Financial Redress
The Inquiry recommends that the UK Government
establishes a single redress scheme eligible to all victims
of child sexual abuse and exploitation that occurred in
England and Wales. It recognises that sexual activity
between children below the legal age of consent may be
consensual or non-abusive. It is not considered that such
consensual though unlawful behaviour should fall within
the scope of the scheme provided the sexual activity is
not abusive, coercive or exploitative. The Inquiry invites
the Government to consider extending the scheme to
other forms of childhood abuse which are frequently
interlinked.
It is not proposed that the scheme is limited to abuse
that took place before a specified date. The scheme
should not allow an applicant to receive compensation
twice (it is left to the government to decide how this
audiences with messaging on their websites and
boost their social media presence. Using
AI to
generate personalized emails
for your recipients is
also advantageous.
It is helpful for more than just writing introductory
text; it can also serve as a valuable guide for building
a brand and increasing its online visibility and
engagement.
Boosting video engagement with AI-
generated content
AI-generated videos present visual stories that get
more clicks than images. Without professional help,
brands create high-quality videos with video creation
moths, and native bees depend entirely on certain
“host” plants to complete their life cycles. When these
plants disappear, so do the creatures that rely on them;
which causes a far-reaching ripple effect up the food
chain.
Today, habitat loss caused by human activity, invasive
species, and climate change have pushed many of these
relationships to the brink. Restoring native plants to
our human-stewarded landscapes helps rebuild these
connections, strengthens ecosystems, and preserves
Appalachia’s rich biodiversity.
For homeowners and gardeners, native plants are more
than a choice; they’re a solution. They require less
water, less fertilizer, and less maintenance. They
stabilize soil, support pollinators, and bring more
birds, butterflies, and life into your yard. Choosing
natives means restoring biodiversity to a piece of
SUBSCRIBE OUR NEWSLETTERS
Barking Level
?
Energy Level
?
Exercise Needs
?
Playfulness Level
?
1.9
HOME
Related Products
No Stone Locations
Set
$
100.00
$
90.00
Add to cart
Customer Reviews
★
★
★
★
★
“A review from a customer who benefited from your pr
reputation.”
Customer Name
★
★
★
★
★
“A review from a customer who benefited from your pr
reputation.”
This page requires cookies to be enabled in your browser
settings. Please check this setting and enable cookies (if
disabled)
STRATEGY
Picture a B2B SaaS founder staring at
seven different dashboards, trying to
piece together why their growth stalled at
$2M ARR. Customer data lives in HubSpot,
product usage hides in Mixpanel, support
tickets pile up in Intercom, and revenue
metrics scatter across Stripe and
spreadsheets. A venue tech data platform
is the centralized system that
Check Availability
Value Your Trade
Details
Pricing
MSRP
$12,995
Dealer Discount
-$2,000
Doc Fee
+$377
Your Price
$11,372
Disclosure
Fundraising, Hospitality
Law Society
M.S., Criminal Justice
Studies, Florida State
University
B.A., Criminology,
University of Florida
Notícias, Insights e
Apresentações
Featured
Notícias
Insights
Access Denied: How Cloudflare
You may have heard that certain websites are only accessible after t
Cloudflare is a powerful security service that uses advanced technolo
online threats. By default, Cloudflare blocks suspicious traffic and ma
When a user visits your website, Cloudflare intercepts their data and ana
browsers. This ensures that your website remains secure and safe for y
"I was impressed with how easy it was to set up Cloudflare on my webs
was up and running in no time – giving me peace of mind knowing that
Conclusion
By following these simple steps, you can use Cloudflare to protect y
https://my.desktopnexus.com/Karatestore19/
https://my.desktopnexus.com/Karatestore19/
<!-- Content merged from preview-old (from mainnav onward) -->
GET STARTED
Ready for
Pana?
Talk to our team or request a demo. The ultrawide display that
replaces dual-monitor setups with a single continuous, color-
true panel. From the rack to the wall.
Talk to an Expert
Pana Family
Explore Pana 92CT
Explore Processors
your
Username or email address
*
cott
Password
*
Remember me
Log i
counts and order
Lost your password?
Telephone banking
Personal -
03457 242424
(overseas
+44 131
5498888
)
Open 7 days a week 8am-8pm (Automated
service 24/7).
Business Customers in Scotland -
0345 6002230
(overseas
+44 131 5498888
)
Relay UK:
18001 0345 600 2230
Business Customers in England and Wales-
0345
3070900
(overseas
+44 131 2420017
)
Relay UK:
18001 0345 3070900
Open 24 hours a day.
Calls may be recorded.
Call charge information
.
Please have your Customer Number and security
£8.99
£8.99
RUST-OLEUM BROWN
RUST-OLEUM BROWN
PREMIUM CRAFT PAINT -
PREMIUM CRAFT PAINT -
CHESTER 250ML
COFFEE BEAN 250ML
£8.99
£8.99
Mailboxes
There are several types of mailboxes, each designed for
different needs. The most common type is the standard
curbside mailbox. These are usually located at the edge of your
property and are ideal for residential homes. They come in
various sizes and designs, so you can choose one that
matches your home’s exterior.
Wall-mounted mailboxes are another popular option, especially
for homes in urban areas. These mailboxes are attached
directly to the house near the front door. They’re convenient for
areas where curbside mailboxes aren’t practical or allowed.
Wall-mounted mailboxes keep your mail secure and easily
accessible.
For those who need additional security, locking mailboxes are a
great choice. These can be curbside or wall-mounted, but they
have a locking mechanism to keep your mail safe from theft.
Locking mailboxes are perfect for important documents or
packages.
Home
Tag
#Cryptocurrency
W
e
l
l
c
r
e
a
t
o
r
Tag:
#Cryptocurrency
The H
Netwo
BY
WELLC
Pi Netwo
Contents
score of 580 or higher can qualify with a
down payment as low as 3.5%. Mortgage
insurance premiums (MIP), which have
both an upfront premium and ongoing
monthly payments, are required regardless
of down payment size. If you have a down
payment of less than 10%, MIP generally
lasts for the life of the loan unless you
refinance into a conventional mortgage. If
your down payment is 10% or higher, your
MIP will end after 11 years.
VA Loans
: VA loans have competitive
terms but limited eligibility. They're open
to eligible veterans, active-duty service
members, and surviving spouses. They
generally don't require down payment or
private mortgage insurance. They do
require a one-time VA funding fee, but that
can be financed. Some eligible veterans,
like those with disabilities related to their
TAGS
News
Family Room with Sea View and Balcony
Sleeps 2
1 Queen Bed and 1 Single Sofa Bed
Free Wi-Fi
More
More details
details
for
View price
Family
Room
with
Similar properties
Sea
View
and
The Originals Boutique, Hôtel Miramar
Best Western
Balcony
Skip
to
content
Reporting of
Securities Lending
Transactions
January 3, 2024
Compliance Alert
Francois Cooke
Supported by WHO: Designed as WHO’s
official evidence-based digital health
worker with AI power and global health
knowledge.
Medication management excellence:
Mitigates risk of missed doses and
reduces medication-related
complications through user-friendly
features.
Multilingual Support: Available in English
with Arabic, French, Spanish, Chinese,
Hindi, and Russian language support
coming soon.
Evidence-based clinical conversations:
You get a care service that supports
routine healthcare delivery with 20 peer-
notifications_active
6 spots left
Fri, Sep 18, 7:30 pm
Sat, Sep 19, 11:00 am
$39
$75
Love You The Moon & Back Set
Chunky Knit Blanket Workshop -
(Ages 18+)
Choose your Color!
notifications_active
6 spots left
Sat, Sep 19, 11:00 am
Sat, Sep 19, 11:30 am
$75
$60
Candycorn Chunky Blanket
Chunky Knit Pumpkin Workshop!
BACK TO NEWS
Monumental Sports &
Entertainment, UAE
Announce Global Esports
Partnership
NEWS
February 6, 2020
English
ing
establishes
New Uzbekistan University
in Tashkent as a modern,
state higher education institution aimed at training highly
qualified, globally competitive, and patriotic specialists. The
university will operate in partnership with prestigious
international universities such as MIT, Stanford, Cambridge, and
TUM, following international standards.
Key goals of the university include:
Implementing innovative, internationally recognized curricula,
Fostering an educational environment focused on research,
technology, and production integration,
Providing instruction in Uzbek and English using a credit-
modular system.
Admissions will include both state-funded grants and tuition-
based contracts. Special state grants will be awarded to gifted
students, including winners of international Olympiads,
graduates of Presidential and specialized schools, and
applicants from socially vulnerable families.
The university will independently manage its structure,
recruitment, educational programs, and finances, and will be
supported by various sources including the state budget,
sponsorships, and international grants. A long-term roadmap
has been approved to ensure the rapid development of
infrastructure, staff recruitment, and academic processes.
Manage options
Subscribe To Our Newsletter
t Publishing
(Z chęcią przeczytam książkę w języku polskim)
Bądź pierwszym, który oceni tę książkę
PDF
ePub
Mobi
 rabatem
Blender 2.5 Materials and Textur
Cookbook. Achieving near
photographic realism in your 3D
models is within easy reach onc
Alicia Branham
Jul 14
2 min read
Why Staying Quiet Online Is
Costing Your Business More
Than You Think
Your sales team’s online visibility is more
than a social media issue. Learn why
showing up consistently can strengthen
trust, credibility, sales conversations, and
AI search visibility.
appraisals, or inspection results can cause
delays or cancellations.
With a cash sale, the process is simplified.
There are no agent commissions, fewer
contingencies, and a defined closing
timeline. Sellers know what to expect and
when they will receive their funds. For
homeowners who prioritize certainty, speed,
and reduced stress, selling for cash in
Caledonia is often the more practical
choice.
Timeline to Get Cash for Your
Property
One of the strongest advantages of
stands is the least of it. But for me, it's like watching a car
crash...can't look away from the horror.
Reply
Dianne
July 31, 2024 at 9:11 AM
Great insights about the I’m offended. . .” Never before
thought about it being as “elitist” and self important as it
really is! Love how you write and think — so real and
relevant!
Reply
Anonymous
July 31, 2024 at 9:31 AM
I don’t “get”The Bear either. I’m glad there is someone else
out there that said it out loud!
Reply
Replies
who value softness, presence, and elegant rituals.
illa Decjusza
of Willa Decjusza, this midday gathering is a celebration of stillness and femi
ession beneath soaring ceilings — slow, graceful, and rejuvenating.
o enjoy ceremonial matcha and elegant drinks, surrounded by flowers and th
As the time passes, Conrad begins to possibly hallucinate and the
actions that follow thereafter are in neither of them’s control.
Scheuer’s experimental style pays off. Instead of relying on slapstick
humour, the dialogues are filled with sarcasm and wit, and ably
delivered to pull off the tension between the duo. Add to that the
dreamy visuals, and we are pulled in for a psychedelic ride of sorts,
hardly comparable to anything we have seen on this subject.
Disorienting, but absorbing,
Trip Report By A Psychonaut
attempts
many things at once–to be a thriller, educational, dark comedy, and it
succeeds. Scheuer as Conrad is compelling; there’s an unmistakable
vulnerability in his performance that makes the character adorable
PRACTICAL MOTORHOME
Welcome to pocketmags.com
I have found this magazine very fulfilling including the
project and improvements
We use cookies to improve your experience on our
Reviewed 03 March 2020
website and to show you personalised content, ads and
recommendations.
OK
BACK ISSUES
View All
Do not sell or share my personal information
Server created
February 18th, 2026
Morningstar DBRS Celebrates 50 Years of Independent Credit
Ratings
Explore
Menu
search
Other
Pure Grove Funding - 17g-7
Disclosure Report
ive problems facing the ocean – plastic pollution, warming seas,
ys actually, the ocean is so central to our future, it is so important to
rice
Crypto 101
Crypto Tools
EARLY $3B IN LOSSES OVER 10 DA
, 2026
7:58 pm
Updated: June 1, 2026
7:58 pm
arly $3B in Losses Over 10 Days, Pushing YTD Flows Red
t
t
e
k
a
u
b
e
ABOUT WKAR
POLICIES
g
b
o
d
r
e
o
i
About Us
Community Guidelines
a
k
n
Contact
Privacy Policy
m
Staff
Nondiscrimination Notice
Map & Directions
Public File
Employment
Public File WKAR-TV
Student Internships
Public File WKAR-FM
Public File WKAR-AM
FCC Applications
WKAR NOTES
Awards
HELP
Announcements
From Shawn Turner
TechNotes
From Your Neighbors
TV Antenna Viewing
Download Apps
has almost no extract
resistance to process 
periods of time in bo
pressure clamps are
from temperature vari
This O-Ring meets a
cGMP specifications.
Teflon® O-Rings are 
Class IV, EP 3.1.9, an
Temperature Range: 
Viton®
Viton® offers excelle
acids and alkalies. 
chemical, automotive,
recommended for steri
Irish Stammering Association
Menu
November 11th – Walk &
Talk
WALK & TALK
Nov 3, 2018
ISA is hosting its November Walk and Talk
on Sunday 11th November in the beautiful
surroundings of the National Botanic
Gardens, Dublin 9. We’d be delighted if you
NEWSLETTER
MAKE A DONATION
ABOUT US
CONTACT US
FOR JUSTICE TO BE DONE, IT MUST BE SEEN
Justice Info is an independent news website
• • • • •
→ WHAT IS BEING ASKED
Within the listing above, locate the line containing "natives means restoring" and the line containing "Customer Name". Reproduce those two lines and all lines between them exactly, with nothing added.

→ RESPONSE
natives means restoring biodiversity to a piece of
SUBSCRIBE OUR NEWSLETTERS
Barking Level
?
Energy Level
?
Exercise Needs
?
Playfulness Level
?
1.9
HOME
Related Products
No Stone Locations
Set
$
100.00
$
90.00
Add to cart
Customer Reviews
★
★
★
★
★
“A review from a customer who benefited from your pr
reputation.”
Customer Name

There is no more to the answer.